> **Task objective**
From the records below, return every line containing the word "spracovania".

> **Excerpted records**

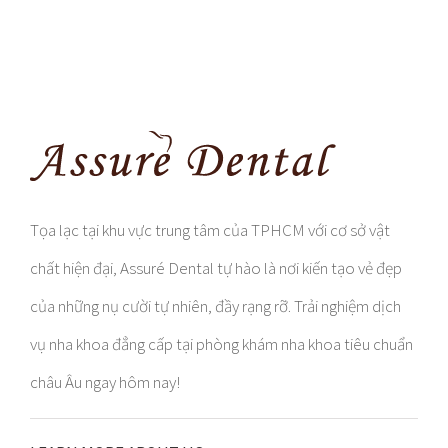
Tọa lạc tại khu vực trung tâm của TPHCM với cơ sở vật
chất hiện đại, Assuré Dental tự hào là nơi kiến tạo vẻ đẹp
của những nụ cười tự nhiên, đầy rạng rỡ. Trải nghiệm dịch
vụ nha khoa đẳng cấp tại phòng khám nha khoa tiêu chuẩn
châu Âu ngay hôm nay!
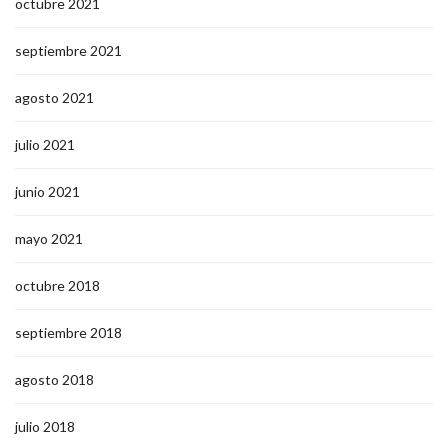
octubre 2021
septiembre 2021
agosto 2021
julio 2021
junio 2021
mayo 2021
octubre 2018
septiembre 2018
agosto 2018
julio 2018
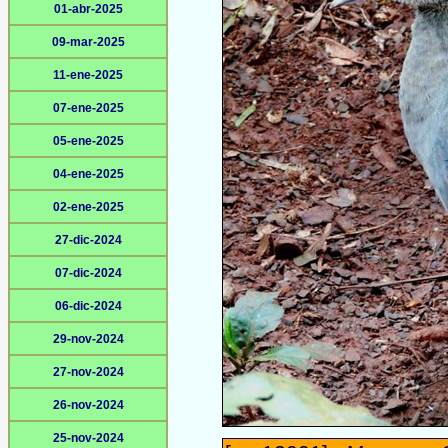
01-abr-2025
09-mar-2025
11-ene-2025
07-ene-2025
05-ene-2025
04-ene-2025
02-ene-2025
27-dic-2024
07-dic-2024
06-dic-2024
29-nov-2024
27-nov-2024
26-nov-2024
25-nov-2024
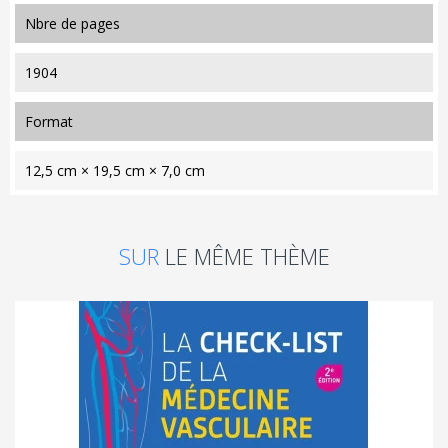
nbre de pages
1904
format
12,5 cm × 19,5 cm × 7,0 cm
SUR
LE MÊME THÈME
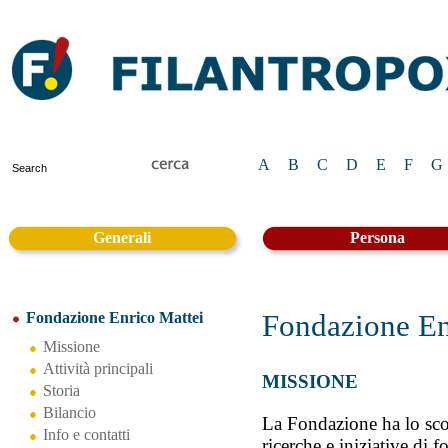
A
B
C
D
E
F
G
Generali
Persona
Fondazione En
Fondazione Enrico Mattei
Missione
Attività principali
MISSIONE
Storia
Bilancio
La Fondazione ha lo scop
Info e contatti
ricerche e iniziative di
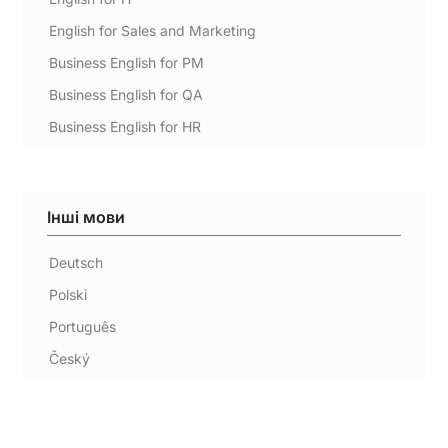
English for Sales and Marketing
Business English for PM
Business English for QA
Business English for HR
Інші мови
Deutsch
Polski
Português
Český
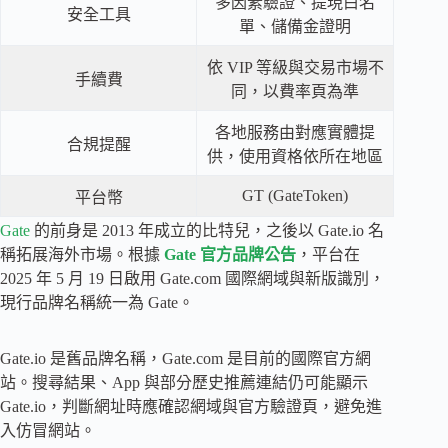
多因素驗證、提現白名
安全工具
單、儲備金證明
依 VIP 等級與交易市場不
手續費
同，以費率頁為準
各地服務由對應實體提
合規提醒
供，使用資格依所在地區
GT (GateToken)
平台幣
Gate
的前身是 2013 年成立的比特兒，之後以 Gate.io 名
稱拓展海外市場。根據
Gate 官方品牌公告
，平台在
2025 年 5 月 19 日啟用 Gate.com 國際網域與新版識別，
現行品牌名稱統一為 Gate。
Gate.io 是舊品牌名稱，Gate.com 是目前的國際官方網
站。搜尋結果、App 與部分歷史推薦連結仍可能顯示
Gate.io，判斷網址時應確認網域與官方驗證頁，避免進
入仿冒網站。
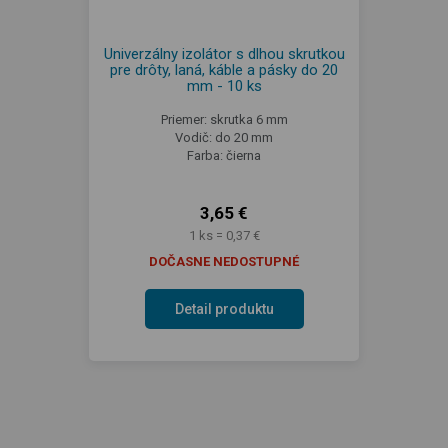
Univerzálny izolátor s dlhou skrutkou
pre drôty, laná, káble a pásky do 20
mm - 10 ks
Priemer: skrutka 6 mm
Vodič: do 20 mm
Farba: čierna
3,65 €
1 ks = 0,37 €
DOČASNE NEDOSTUPNÉ
Detail produktu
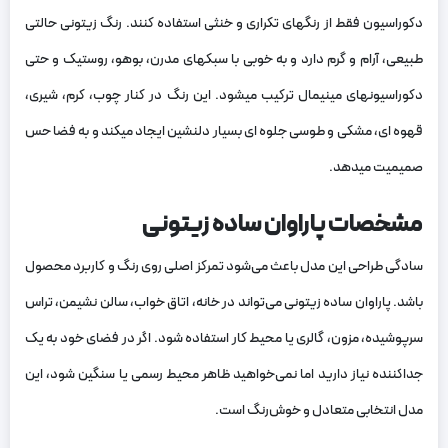
دکوراسیون فقط از رنگهای تکراری و خنثی استفاده کنند. رنگ زیتونی حالتی
طبیعی، آرام و گرم دارد و به خوبی با سبکهای مدرن، بوهو، روستیک و حتی
دکوراسیونهای مینیمال ترکیب میشود. این رنگ در کنار چوب، کرم، شیری،
قهوه‌ ای، مشکی و طوسی جلوه‌ ای بسیار دلنشین ایجاد میکند و به فضا حس
صمیمیت میدهد.
مشخصات پاراوان ساده زیتونی
سادگی طراحی این مدل باعث می‌شود تمرکز اصلی روی رنگ و کاربرد محصول
باشد. پاراوان ساده زیتونی می‌تواند در خانه، اتاق خواب، سالن نشیمن، تراس
سرپوشیده، مزون، گالری یا محیط کار استفاده شود. اگر در فضای خود به یک
جداکننده نیاز دارید اما نمی‌خواهید ظاهر محیط رسمی یا سنگین شود، این
مدل انتخابی متعادل و خوش‌رنگ است.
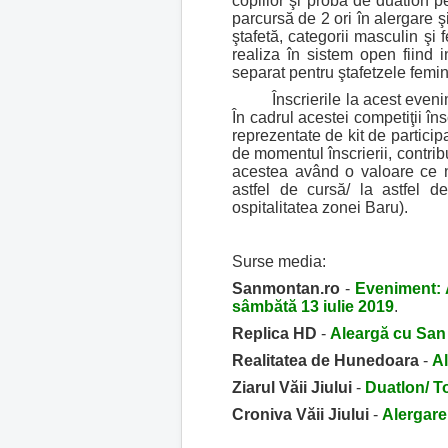
copiilor şi proba de duatlon p
parcursă de 2 ori în alergare şi
ştafetă, categorii masculin şi 
realiza în sistem open fiind i
separat pentru ştafetzele femin
Înscrierile la acest evenimen
În cadrul acestei competiţii î
reprezentate de kit de partici
de momentul înscrierii, contrib
acestea având o valoare ce nu
astfel de cursă/ la astfel de
ospitalitatea zonei Baru).
Surse media:
Sanmontan.ro
-
Eveniment: 
sâmbătă 13 iulie 2019
.
Replica HD
-
Aleargă cu San
Realitatea de Hunedoara
-
A
Ziarul Văii Jiului
-
Duatlon/ T
Croniva Văii Jiului
-
Alergare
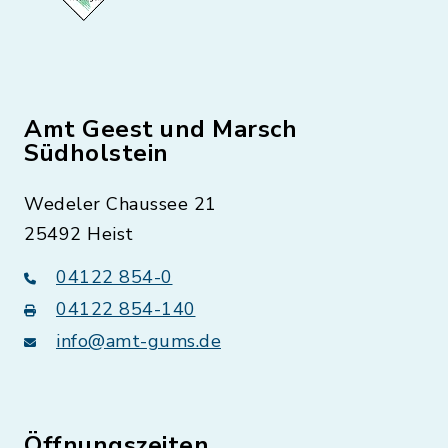
Amt Geest und Marsch
Südholstein
Wedeler Chaussee 21
25492 Heist
04122 854-0
04122 854-140
info@amt-gums.de
Öffnungszeiten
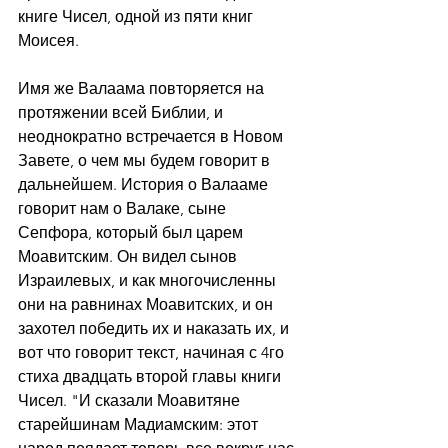
книге Чисел, одной из пяти книг 
Моисея.
Имя же Валаама повторяется на 
протяжении всей Библии, и 
неоднократно встречается в Новом 
Завете, о чем мы будем говорит в 
дальнейшем. История о Валааме 
говорит нам о Валаке, сыне 
Сепфора, который был царем 
Моавитским. Он видел сынов 
Израилевых, и как многочисленны 
они на равнинах Моавитских, и он 
захотел победить их и наказать их, и 
вот что говорит текст, начиная с 4го 
стиха двадцать второй главы книги 
Чисел. "И сказали Моавитяне 
старейшинам Мадиамским: этот 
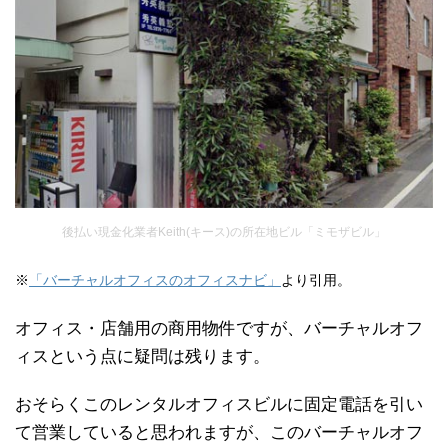
後払い現金化業者Keith(キース)の所在地ビル「ミモザビル」
※
「バーチャルオフィスのオフィスナビ」
より引用。
オフィス・店舗用の商用物件ですが、バーチャルオフ
ィスという点に疑問は残ります。
おそらくこのレンタルオフィスビルに固定電話を引い
て営業していると思われますが、このバーチャルオフ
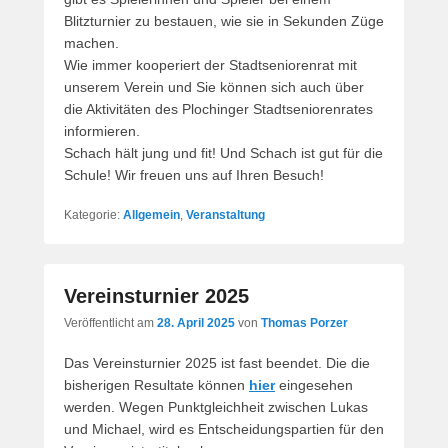
Blitzturnier zu bestauen, wie sie in Sekunden Züge
machen.
Wie immer kooperiert der Stadtseniorenrat mit
unserem Verein und Sie können sich auch über
die Aktivitäten des Plochinger Stadtseniorenrates
informieren.
Schach hält jung und fit! Und Schach ist gut für die
Schule! Wir freuen uns auf Ihren Besuch!
Kategorie:
Allgemein
,
Veranstaltung
Vereinsturnier 2025
Veröffentlicht am
28. April 2025
von
Thomas Porzer
Das Vereinsturnier 2025 ist fast beendet. Die die
bisherigen Resultate können
hier
eingesehen
werden. Wegen Punktgleichheit zwischen Lukas
und Michael, wird es Entscheidungspartien für den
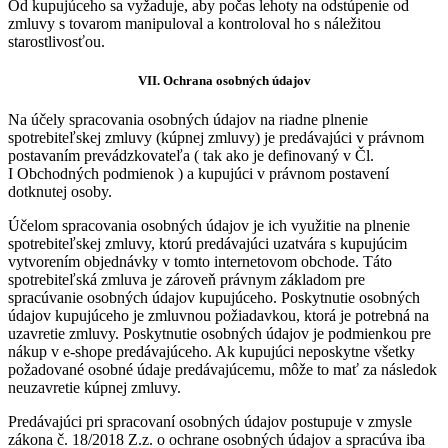
Od kupujúceho sa vyžaduje, aby počas lehoty na odstúpenie od
zmluvy s tovarom manipuloval a kontroloval ho s náležitou
starostlivosťou.
VII.
Ochrana osobných údajov
Na účely spracovania osobných údajov na riadne plnenie
spotrebiteľskej zmluvy (kúpnej zmluvy) je predávajúci v právnom
postavaním prevádzkovateľa ( tak ako je definovaný v Čl.
I Obchodných podmienok ) a kupujúci v právnom postavení
dotknutej osoby.
Účelom spracovania osobných údajov je ich využitie na plnenie
spotrebiteľskej zmluvy, ktorú predávajúci uzatvára s kupujúcim
vytvorením objednávky v tomto internetovom obchode. Táto
spotrebiteľská zmluva je zároveň právnym základom pre
spracúvanie osobných údajov kupujúceho. Poskytnutie osobných
údajov kupujúceho je zmluvnou požiadavkou, ktorá je potrebná na
uzavretie zmluvy. Poskytnutie osobných údajov je podmienkou pre
nákup v e-shope predávajúceho. Ak kupujúci neposkytne všetky
požadované osobné údaje predávajúcemu, môže to mať za následok
neuzavretie kúpnej zmluvy.
Predávajúci pri spracovaní osobných údajov postupuje v zmysle
zákona č. 18/2018 Z.z. o ochrane osobných údajov a spracúva iba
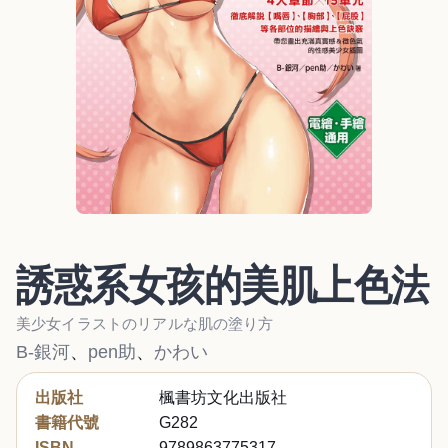
誘惑系女孩的美肌上色法
美少女イラストのリアルな肌の塗り方
B-銀河
、
pen助
、
かわい
出版社
楓書坊文化出版社
書籍代號
G282
ISBN
9789863775317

> **Response below**
Na účely spracovania osobných údajov na riadne plnenie
Účelom spracovania osobných údajov je ich využitie na plnenie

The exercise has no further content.